The trouble with an arrangement like this is that sooner or later the bill comes due. The storm clouds are already gathering on the horizon for Europe. Their birthrate has already fallen to around half the replacement rate. The populations are aging as advances in medical science, which have mostly come from America, are granting longer lifespans. Older people drawing pensions and needing more, and more expensive, medical care consume ever larger chunks of European national budgets and the ever larger numbers of immigrants from North Africa and the Near and Middle East are not making up the shortfall because nearly 40% of them, and their children down to the third and forth generation, wind up drawing the state's generous welfare benefits.

The Muslim immigrants have been taught by their imams to view welfare as a form of the jizra, the poll tax which non-believers owe to their Muslim masters for the right to live in Muslim countries, and they now view the nations of Europe as Muslim territory.

Europe has become non-sustainable.

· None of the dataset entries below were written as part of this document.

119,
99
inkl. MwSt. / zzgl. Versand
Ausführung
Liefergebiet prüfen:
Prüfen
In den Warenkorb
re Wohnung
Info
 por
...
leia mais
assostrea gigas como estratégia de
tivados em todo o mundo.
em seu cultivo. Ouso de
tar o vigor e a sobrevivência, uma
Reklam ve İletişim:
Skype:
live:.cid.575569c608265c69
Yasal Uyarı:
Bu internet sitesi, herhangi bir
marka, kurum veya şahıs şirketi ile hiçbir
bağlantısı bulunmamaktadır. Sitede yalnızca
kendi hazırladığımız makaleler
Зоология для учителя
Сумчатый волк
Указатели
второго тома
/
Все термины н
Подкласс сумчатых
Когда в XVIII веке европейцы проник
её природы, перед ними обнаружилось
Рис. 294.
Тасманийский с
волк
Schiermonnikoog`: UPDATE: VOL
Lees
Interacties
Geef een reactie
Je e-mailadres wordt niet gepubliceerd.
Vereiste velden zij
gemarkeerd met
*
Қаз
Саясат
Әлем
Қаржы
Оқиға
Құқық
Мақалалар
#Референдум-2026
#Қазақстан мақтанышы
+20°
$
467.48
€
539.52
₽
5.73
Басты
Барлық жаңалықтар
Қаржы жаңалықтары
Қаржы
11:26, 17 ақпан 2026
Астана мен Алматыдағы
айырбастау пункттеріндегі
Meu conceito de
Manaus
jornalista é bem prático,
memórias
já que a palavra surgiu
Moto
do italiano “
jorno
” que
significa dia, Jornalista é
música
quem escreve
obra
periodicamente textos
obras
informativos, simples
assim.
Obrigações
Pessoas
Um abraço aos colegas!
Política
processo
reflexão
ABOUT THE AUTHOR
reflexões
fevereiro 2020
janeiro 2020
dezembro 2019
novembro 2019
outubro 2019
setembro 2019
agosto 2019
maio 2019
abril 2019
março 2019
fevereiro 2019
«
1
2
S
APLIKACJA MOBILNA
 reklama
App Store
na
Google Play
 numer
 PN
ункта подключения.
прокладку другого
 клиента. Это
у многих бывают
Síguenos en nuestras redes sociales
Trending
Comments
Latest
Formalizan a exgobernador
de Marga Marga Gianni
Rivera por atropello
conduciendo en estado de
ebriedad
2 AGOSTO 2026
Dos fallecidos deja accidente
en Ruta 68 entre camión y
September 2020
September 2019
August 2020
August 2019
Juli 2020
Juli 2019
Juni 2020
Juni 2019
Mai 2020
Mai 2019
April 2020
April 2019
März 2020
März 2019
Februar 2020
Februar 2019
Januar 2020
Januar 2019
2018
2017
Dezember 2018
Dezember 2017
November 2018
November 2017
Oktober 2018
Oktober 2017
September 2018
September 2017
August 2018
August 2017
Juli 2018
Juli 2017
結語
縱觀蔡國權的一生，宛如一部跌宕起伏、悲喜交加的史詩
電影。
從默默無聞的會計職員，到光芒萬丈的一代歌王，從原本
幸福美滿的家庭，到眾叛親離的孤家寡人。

They have given up their "hard" power (military force) and their "soft" power (diplomatic and economic leverage) is a joke. They depend too heavily upon their business relationships with Islamic nations to prop up their economies for just a little while longer and even if they could muster the courage to respond forcefully to Iran's latest provocation they would fear to kick the hornet's nest of their own Muslim populations.

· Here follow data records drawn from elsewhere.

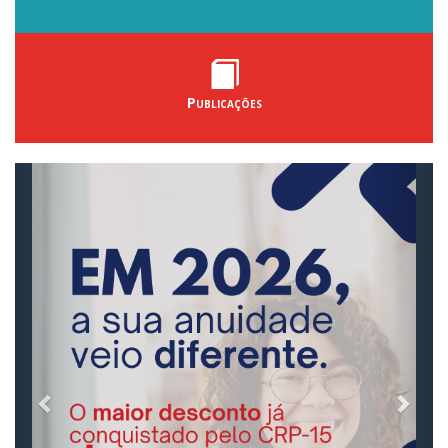
Publicações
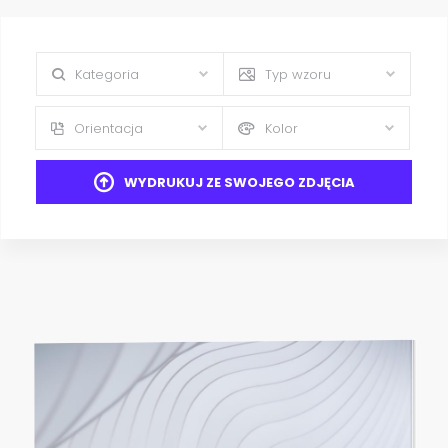
Kategoria
Typ wzoru
Orientacja
Kolor
WYDRUKUJ ZE SWOJEGO ZDJĘCIA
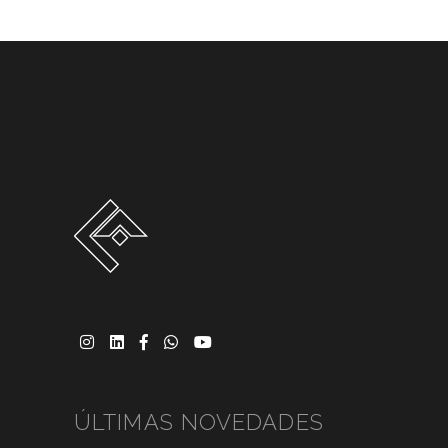
ÚLTIMAS NOVEDADES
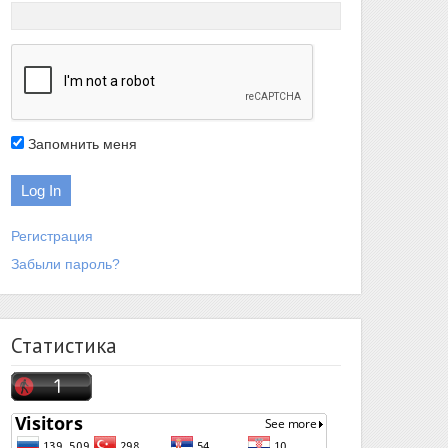
Запомнить меня
Регистрация
Забыли пароль?
Статистика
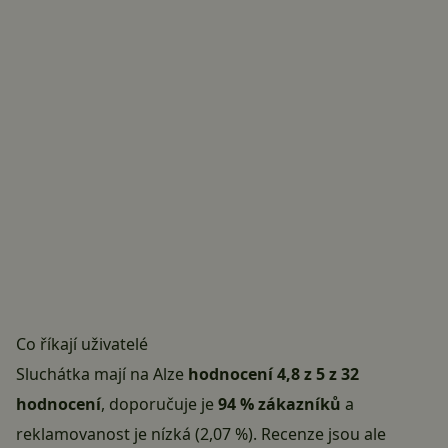
Co říkají uživatelé
Sluchátka mají na Alze
hodnocení 4,8 z 5 z 32
hodnocení
, doporučuje je
94 % zákazníků
a
reklamovanost je nízká (2,07 %). Recenze jsou ale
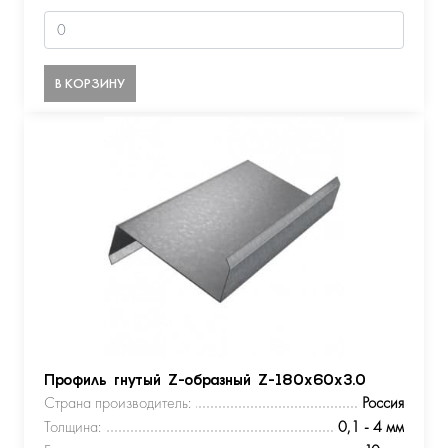
В КОРЗИНУ
Профиль гнутый Z-образный Z-180х60х3.0
Страна производитель:
Россия
Толщина:
0,1 - 4 мм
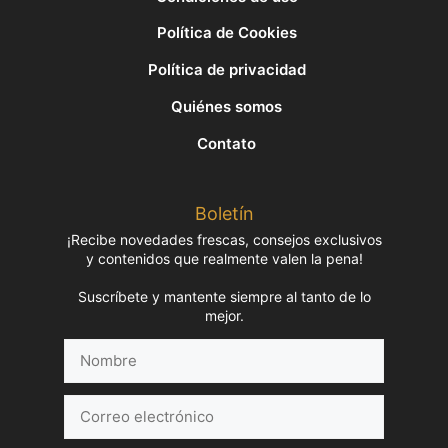
Política de Cookies
Política de privacidad
Quiénes somos
Contato
Boletín
¡Recibe novedades frescas, consejos exclusivos
y contenidos que realmente valen la pena!
Suscríbete y mantente siempre al tanto de lo
mejor.
Nombre
Correo
electrónico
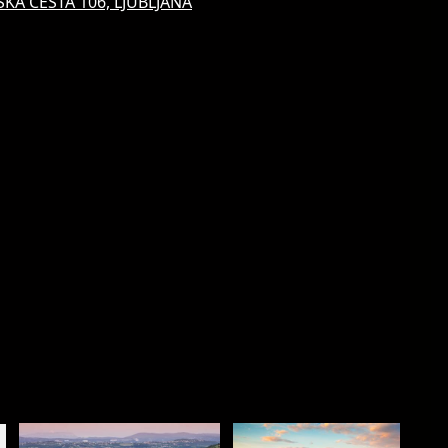
KA CESTA 106, LJUBLJANA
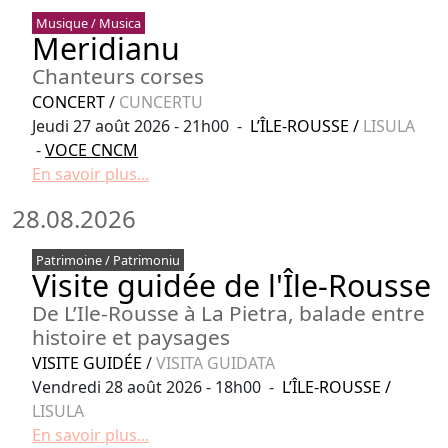
Musique / Musica
Meridianu
Chanteurs corses
CONCERT
/
CUNCERTU
Jeudi 27 août 2026 - 21h00 -
L’ÎLE-ROUSSE
/
LISULA
-
VOCE CNCM
En savoir plus...
28.08.2026
Patrimoine / Patrimoniu
Visite guidée de l'Île-Rousse
De L’Ile-Rousse à La Pietra, balade entre
histoire et paysages
VISITE GUIDÉE
/
VISITA GUIDATA
Vendredi 28 août 2026 - 18h00 -
L’ÎLE-ROUSSE
/
LISULA
En savoir plus...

European elites realize that the only hope Europe has for a future is as part of the larger Islamic world. To this end they will more and more side with nations like Iran, Syria and organizations like Hamas against American and Israeli interests.

NATO is dead and the UN will lose even the occasional ability to be anything but an anti-American dictator's club. It might be possible to hold on to Canada and Australia as allies for some time but the same demographic collapse which is deviling Europe is also haunting them. So even if they stay out of the new Eurabian Caliphate's orbit they will still be facing economic collapse before the middle of the century.

America cannot survive alone against the entire world. We will need new allies in the new century and we need to start cultivating them now. Africa is a disease ridden basket case being torn between unreconstructed socialist governments as in Zimbabwe and Islamofascist thugs like those taking over Niger.

Asia has some possibilities. Taiwan can be a powerful ally if we can keep them from being swallowed by the communist mainland. South Korea has been a friend, but is now so preoccupied with appeasing the North in the hopes of reunification that we probably can't count on them. Japan is a wealthy nation with a great industrial capability, but it is suffering from the same catastrophic fall in birthrate as Europe.

All in all India is the great hope. A population of over a billion people with a surging economy an excellent educational system and Western governmental traditions thanks to their years as a British colony. As they modernize their military with American equipment instead of their current Russian/Soviet junk they will become a formidable modern nuclear power fully able to check China's regional ambitions and assume their share of the coming world war against Islam.

The world order that people like myself were born into in the second half of the twentieth century is all but dead and cannot be brought back. Whether the world which our children and grandchildren grow up in has its roots in Rome, Athens and Jerusalem or in Mecca and Medina is very much an open question. The shape of the world to come will be determined by which side is the most resolute.

The question is are we willing to say "no" one more time than Islam is willing to say "yes" and are willing to back our "no" up with blood and fire and steel?